Before the advent of enzyme replacement therapy in 1990, medical management was confined to symptomatic relief, and surgical interventions such as orthopedic operations and splenectomy. Enzyme therapy with placental-derived enzyme, alglucerase (Ceredase", Genzyme, Inc.), or the recombinant form, imiglucerase (Cerezyme", Genzyme Therapeutics, Inc., Cambridge, Mass.), has proved to be safe and effective in more than 2,500 patients worldwide. Reduction in organ volumes and improvement in hematological parameters have dramatically improved quality of life of treated patients. Consequently, today there are only very limited indications for splenectomy in Gaucher disease. The good clinical results have been axiomatic despite the wide range of dosages and frequencies employed.

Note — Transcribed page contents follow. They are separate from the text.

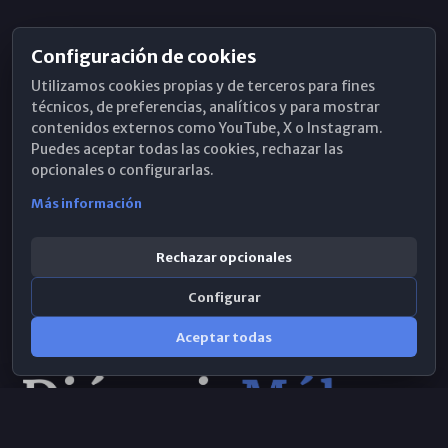
Configuración de cookies
Horarios de Misa
Utilizamos cookies propias y de terceros para fines
Hemeroteca
técnicos, de preferencias, analíticos y para mostrar
contenidos externos como YouTube, X o Instagram.
WhatsApp
Puedes aceptar todas las cookies, rechazar las
opcionales o configurarlas.
Más información
Rechazar opcionales
Configurar
Aceptar todas
Consulta IA
×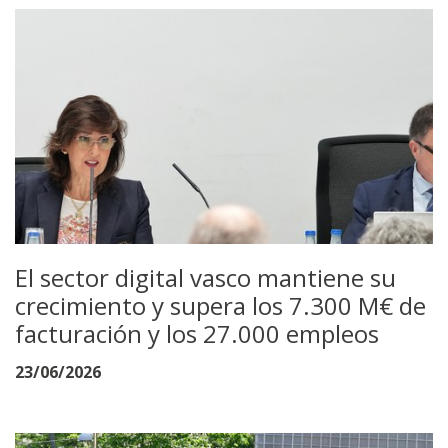
El sector digital vasco mantiene su
crecimiento y supera los 7.300 M€ de
facturación y los 27.000 empleos
23/06/2026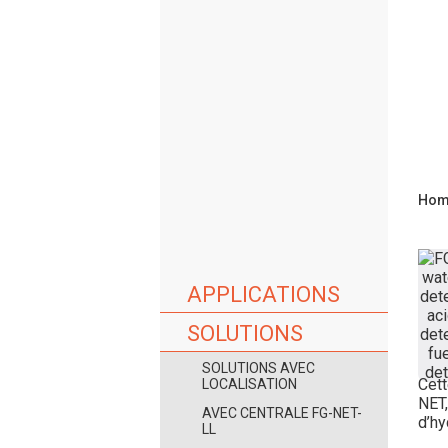
Hom
APPLICATIONS
SOLUTIONS
SOLUTIONS AVEC
Cett
LOCALISATION
NET,
AVEC CENTRALE FG-NET-
d’hy
LL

However, therapy as recommended by the manufacturer is administered weekly or biweekly via intravenous infusions, must be continued for life, does not appreciably affect bone or lung disease, and is so expensive (approximately $400,000 per year per 70kg patient) that many patients in less wealthy countries are unable to receive treatment. Too, a serious side effect of life-threatening pulmonary hypertension has been reported in about 10 percent of treated patients in the largest clinic in the world for Gaucher disease in Jerusalem. Thus, the hope for the future is novel approaches to management and maintenance, such as a new oral drug based on substrate inhibition (OGT 918; Oxford GlycoSciences, Oxford, England); in the future, one can look to curative modalities such as gene therapy.